The expected output is exactly the lines below, starting at the line with "Acțiune a polițiștilor" and ending at the line with "Nina Gademan versterkt BW", both included; no other line belongs in it.

- [Data in this exercise]:
--- START ---
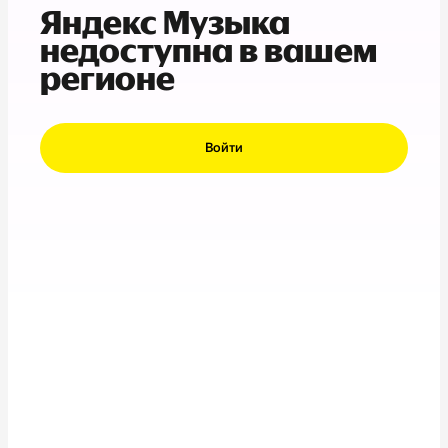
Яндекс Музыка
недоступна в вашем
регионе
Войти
--- END ---
--- START ---
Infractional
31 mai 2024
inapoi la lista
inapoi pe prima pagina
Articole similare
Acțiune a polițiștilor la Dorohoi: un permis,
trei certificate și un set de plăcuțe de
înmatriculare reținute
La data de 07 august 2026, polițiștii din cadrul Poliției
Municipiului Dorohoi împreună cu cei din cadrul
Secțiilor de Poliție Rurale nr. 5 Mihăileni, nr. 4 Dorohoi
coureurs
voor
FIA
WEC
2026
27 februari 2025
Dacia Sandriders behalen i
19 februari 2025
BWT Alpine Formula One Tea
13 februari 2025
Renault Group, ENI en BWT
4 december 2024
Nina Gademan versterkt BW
--- END ---
--- START ---
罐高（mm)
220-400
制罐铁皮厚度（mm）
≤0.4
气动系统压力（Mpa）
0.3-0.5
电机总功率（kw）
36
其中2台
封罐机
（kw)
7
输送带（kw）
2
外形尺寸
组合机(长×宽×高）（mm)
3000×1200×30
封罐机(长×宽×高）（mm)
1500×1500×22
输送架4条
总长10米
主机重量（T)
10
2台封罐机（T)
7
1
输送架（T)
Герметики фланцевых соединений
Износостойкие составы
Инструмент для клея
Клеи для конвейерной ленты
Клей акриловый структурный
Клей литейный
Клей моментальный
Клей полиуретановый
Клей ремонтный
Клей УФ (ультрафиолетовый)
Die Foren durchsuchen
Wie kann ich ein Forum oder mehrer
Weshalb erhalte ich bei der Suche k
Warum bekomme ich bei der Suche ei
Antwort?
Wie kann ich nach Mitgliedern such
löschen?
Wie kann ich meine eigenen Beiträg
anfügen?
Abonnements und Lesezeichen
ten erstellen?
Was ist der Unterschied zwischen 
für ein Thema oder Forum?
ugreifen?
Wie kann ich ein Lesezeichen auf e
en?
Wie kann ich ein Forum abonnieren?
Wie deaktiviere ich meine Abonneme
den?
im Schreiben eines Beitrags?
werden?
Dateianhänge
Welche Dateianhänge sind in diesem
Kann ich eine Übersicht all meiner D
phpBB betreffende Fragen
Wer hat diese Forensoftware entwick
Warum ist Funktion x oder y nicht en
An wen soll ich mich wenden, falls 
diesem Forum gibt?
--- END ---
- [Task answer]:
Acțiune a polițiștilor la Dorohoi: un permis,
trei certificate și un set de plăcuțe de
înmatriculare reținute
La data de 07 august 2026, polițiștii din cadrul Poliției
Municipiului Dorohoi împreună cu cei din cadrul
Secțiilor de Poliție Rurale nr. 5 Mihăileni, nr. 4 Dorohoi
coureurs
voor
FIA
WEC
2026
27 februari 2025
Dacia Sandriders behalen i
19 februari 2025
BWT Alpine Formula One Tea
13 februari 2025
Renault Group, ENI en BWT
4 december 2024
Nina Gademan versterkt BW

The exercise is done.